Med school applicants might want to rethink that last tweet
■ Putting irresponsible content online also could hurt the chances of being accepted to residency programs, a new study says.
By Carolyne Krupa — Posted Nov. 27, 2012
- WITH THIS STORY:
- » Role of social media in med school, residency selection
- » Related content
When applying for medical school or residency programs, students need to be diligent about more than what they put on the pages of their application. They should be cautious about what they post on social networking sites.
Medical school and residency program officials increasingly are taking such sites into consideration as they determine admissions, according to a study published online Nov. 8 in the Postgraduate Medical Journal, a BMJ publication.

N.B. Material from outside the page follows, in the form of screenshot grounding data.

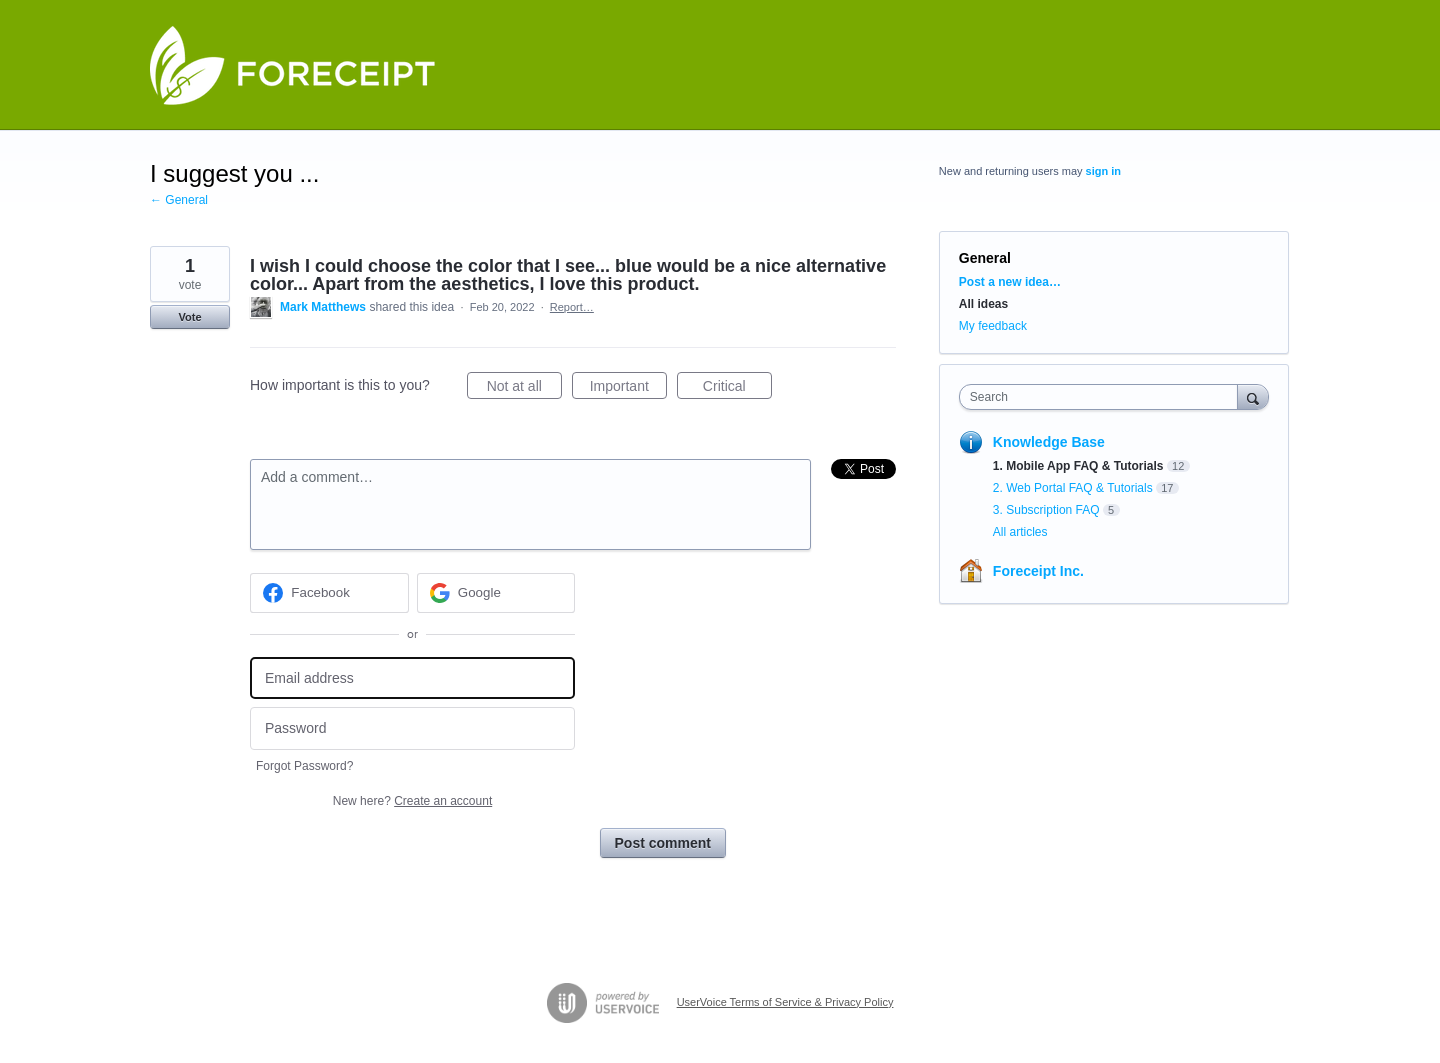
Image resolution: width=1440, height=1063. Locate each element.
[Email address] (412, 678)
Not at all (524, 389)
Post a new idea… (1010, 282)
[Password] (412, 728)
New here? (412, 801)
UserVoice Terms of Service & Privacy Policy (785, 1002)
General (985, 258)
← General (179, 200)
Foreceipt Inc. (1038, 571)
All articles (1020, 532)
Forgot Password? (304, 766)
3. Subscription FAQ (1046, 510)
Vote (189, 317)
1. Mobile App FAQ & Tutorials (1078, 466)
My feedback (993, 326)
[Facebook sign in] (329, 593)
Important (628, 389)
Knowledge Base (1049, 442)
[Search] (1253, 396)
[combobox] (1103, 397)
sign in (1103, 171)
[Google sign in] (496, 593)
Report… (572, 307)
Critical (737, 389)
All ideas (983, 304)
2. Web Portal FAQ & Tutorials (1073, 488)
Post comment (663, 843)
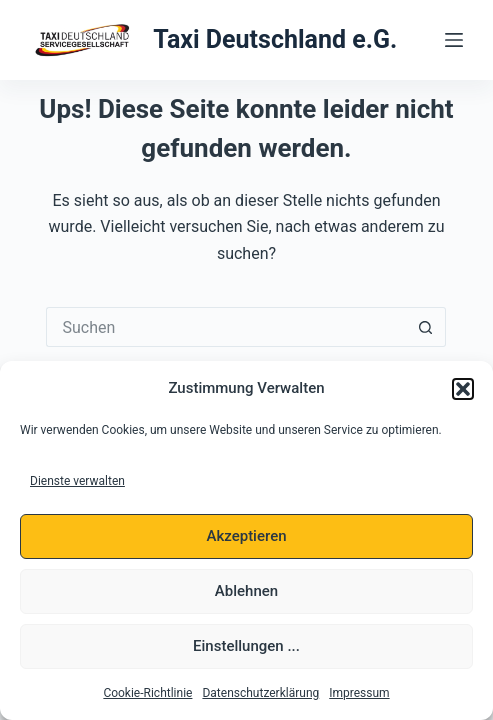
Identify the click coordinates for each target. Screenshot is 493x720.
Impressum (359, 693)
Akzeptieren (246, 536)
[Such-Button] (426, 327)
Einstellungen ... (246, 646)
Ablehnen (246, 591)
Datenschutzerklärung (260, 693)
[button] (463, 389)
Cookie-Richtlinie (147, 693)
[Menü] (454, 40)
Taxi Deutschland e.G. (275, 39)
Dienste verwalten (77, 481)
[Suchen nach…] (226, 327)
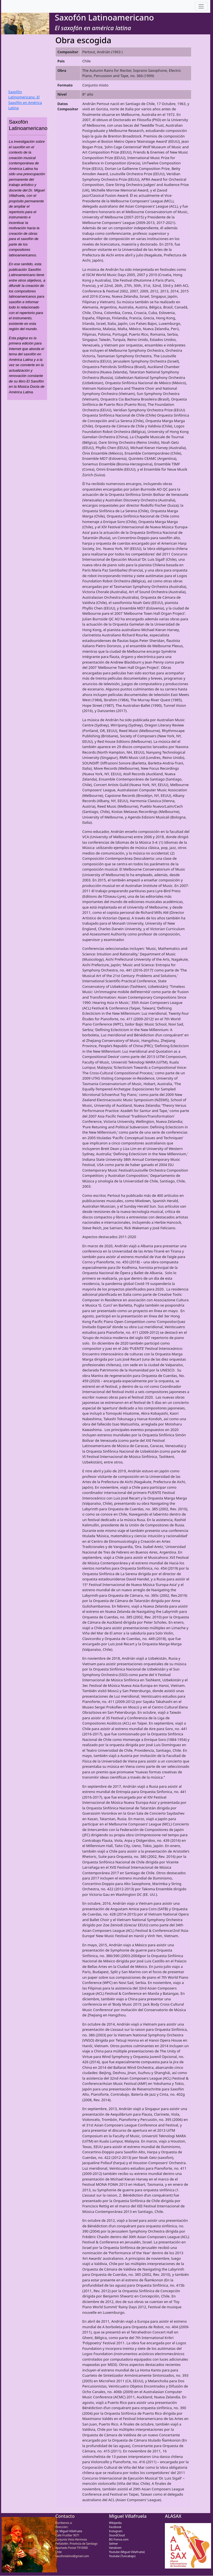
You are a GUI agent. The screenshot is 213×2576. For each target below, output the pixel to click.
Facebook (115, 2527)
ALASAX (173, 2516)
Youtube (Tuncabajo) (122, 2556)
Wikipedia (115, 2523)
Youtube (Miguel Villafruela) (127, 2552)
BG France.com (119, 2539)
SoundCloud (117, 2535)
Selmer (113, 2544)
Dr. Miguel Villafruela (68, 2531)
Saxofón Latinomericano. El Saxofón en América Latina (25, 100)
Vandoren (115, 2548)
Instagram (116, 2531)
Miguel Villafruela (128, 2516)
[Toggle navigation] (201, 6)
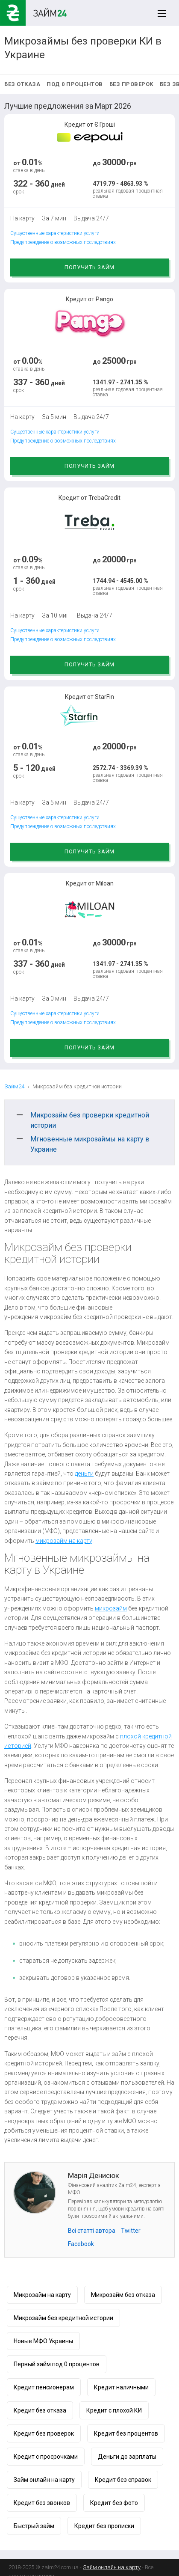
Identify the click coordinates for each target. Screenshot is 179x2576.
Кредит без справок (123, 2479)
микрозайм (111, 1608)
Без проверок (131, 84)
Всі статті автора (91, 2230)
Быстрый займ (34, 2526)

“This may become a standard way of evaluating applicants,” said Carl I. Schulman, MD, MSPH, PhD, lead study author and associate professor of surgery at the University of Miami Miller School of Medicine.
A 2009 survey of 600 medical school admissions officers and residency directors found that only 9% of respondents use social media websites to evaluate students as part of the admissions process. But 53% said applicants could jeopardize their chances of being accepted by posting unprofessional information online, according to the study (link).
Twenty-three percent of respondents said they thought admissions officials should use Internet searches, and 20% said they should use social networking sites to obtain additional information about applicants. Meanwhile, 58% said schools and residency programs were within their rights to search for an applicant’s name on social networking sites, but 19% believed doing so was a violation of privacy.
The popularity of social networking websites has grown significantly in the three years since the survey was conducted, Dr. Schulman said.
“The study most definitely underreports the incidence of what is occurring,” he said. “It’s becoming more and more prevalent.”
The findings aren’t surprising, said Geoffrey Young, PhD, senior director of student affairs and programs at the Assn. of American Medical Colleges.
“The information is out there,” he said. “All you have to do is Google someone, and many schools have Facebook or Twitter accounts.”
In his previous position as associate dean for admissions at the Georgia Health Sciences University’s Medical College of Georgia, Young told students to be careful and think about how social network postings reflect on them in the professional world.
Admissions officials look at issues of professionalism and integrity, so if there is anything to suggest a candidate lacks those qualities, they would take note, Young said.
“Students should really think that medicine is a profession, and that you will be caring for individuals, families and communities,” Young said. “I encourage them to be a little more forward-thinking about what they do today and recognize that it has some impact on what they can do in the future.”
There is no standard guideline in how schools should utilize social media and social networkings, Young said.
At its Interim Meeting in November 2010, the American Medical Association adopted policy advising medical students and physicians to maintain professionalism online. They should respect patient confidentiality, use privacy settings to protect their personal information and maintain appropriate professional boundaries when communicating with patients online, says the policy on professional in the use of social media (link).
Several medical schools have adopted similar policies. Miami’s Miller School of Medicine, for example, advises students to be professional when posting on social networking websites and not violate patient privacy laws.
“It reminds the students that their public persona needs to reflect the fact that they are now an MD,” Dr. Schulman said.